◆ **EXERCISE PROMPT**
Below are the records; output them exactly from the first line through the line with "l Direct Owner Cars", stopping there.

▼

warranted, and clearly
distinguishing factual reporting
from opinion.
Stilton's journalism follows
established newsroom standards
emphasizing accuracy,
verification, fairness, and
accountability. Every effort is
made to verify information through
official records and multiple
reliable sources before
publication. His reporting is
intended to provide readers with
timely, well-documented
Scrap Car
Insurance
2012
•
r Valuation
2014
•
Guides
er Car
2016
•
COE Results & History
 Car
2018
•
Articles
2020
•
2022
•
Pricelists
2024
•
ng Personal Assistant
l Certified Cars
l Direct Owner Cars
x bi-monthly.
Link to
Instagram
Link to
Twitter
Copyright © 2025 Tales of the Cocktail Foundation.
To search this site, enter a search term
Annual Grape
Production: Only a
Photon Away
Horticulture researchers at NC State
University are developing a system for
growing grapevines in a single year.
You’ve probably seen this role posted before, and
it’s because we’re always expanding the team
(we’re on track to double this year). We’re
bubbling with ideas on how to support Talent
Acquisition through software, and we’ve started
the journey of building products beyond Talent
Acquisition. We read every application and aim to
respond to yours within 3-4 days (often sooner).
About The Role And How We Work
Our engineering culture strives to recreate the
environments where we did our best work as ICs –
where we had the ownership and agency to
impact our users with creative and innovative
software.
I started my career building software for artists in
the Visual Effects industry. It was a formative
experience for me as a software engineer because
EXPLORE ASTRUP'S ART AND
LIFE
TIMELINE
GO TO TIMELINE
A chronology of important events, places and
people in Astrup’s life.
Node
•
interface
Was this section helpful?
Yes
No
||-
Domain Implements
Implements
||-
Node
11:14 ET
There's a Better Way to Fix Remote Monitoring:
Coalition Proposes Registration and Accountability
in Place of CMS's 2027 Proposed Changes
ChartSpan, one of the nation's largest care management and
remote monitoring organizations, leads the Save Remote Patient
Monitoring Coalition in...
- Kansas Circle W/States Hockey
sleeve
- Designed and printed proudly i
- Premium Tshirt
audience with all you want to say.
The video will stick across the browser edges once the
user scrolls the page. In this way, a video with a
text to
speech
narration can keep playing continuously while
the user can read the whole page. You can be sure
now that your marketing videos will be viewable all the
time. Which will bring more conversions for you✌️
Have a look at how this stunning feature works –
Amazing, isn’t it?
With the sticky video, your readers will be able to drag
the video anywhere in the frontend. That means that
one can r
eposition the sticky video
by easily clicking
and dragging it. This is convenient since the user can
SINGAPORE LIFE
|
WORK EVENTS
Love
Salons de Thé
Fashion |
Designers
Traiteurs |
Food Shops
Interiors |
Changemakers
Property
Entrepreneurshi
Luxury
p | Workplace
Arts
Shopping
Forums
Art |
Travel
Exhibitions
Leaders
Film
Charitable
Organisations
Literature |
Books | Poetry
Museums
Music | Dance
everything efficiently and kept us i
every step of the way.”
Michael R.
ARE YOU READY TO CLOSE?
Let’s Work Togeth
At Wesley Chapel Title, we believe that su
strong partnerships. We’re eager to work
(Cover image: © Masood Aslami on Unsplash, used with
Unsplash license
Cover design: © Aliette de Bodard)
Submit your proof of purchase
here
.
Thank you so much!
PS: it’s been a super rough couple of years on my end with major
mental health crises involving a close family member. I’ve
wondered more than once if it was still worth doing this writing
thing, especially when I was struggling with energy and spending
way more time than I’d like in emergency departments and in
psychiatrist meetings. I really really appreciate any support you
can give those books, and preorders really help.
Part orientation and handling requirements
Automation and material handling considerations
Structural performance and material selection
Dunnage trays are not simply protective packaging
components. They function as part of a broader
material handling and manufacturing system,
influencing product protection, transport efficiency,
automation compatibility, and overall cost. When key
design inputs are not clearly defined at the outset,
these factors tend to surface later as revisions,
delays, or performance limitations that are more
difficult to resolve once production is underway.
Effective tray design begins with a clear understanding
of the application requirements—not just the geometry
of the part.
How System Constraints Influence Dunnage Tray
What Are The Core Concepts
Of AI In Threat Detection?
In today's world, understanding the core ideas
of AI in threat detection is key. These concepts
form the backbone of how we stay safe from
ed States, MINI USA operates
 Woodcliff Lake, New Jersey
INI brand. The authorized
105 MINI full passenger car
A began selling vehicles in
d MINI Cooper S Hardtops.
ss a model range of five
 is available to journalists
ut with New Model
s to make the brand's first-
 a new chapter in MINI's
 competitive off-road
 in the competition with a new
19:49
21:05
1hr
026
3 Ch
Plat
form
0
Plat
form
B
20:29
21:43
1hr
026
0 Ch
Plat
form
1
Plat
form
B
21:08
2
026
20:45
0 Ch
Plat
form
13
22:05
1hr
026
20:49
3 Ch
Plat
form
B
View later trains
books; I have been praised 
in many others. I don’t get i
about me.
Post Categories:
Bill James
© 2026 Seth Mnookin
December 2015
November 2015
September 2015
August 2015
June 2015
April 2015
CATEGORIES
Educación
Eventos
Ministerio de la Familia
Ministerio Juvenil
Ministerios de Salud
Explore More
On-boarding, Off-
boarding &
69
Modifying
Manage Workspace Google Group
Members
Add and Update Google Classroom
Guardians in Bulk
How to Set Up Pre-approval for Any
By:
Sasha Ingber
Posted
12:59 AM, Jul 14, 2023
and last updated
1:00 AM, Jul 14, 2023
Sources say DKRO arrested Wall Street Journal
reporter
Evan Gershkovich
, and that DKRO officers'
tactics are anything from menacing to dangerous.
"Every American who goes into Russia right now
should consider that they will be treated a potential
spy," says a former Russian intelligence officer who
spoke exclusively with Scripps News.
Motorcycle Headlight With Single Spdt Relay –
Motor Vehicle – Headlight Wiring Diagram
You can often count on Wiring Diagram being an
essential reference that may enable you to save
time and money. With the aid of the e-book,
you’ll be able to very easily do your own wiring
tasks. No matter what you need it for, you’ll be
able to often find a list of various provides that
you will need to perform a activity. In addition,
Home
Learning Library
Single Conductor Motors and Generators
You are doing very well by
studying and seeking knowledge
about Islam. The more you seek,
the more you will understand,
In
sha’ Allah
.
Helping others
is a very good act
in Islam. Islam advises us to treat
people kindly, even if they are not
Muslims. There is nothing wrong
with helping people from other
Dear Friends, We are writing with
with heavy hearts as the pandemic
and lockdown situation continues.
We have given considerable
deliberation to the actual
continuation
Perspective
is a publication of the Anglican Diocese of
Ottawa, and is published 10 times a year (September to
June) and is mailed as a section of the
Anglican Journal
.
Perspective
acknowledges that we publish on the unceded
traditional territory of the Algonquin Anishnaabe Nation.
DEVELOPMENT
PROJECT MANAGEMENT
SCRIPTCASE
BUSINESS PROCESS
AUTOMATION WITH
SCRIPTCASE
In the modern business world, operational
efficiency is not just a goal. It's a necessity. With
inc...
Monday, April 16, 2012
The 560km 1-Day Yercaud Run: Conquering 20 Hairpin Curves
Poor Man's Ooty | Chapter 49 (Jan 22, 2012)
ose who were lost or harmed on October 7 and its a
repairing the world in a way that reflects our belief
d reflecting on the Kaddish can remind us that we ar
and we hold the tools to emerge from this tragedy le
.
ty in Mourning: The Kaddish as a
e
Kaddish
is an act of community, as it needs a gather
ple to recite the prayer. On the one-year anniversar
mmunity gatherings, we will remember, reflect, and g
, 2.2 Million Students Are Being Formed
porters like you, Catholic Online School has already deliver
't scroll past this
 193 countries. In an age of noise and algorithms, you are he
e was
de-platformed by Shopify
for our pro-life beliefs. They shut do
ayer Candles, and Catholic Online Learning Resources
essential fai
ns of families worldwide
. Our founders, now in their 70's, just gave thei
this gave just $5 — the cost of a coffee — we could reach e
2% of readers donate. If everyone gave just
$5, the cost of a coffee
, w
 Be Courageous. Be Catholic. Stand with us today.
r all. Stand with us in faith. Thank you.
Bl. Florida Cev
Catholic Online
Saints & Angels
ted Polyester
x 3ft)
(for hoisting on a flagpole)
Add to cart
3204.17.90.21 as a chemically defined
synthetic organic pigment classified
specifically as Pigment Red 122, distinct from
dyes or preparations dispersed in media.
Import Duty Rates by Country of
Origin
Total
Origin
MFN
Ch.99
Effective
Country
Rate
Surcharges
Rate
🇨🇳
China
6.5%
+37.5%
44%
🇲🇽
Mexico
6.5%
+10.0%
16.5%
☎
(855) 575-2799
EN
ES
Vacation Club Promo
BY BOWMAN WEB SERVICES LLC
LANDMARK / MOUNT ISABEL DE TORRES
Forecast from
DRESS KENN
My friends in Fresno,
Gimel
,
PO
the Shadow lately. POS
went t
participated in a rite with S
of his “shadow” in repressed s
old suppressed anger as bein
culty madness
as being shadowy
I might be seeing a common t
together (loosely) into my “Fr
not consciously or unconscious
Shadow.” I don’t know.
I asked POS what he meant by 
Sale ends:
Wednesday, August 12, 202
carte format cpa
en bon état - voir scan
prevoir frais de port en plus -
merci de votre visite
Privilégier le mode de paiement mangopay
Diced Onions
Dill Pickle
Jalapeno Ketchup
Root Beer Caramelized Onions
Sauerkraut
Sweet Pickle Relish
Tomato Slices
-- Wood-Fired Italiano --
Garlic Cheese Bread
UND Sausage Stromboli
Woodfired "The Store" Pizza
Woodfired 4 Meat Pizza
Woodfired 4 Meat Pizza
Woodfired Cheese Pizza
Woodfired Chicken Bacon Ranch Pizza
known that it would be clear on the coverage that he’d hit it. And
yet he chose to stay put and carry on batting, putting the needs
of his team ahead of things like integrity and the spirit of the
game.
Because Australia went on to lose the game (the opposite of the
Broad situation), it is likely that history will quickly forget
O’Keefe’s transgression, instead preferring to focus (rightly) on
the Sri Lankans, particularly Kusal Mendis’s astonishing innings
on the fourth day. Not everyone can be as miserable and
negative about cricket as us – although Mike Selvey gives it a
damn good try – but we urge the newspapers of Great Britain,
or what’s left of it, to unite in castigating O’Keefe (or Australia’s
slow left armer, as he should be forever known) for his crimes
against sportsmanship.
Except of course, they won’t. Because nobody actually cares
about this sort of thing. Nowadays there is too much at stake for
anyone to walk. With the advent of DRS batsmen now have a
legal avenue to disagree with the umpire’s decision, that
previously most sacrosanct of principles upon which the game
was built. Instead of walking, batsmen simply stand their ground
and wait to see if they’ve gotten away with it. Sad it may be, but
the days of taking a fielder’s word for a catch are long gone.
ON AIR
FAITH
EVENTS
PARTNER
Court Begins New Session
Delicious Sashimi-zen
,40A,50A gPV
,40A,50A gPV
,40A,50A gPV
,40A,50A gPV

▲

◆ **ANSWER SECTION**
warranted, and clearly
distinguishing factual reporting
from opinion.
Stilton's journalism follows
established newsroom standards
emphasizing accuracy,
verification, fairness, and
accountability. Every effort is
made to verify information through
official records and multiple
reliable sources before
publication. His reporting is
intended to provide readers with
timely, well-documented
Scrap Car
Insurance
2012
•
r Valuation
2014
•
Guides
er Car
2016
•
COE Results & History
 Car
2018
•
Articles
2020
•
2022
•
Pricelists
2024
•
ng Personal Assistant
l Certified Cars
l Direct Owner Cars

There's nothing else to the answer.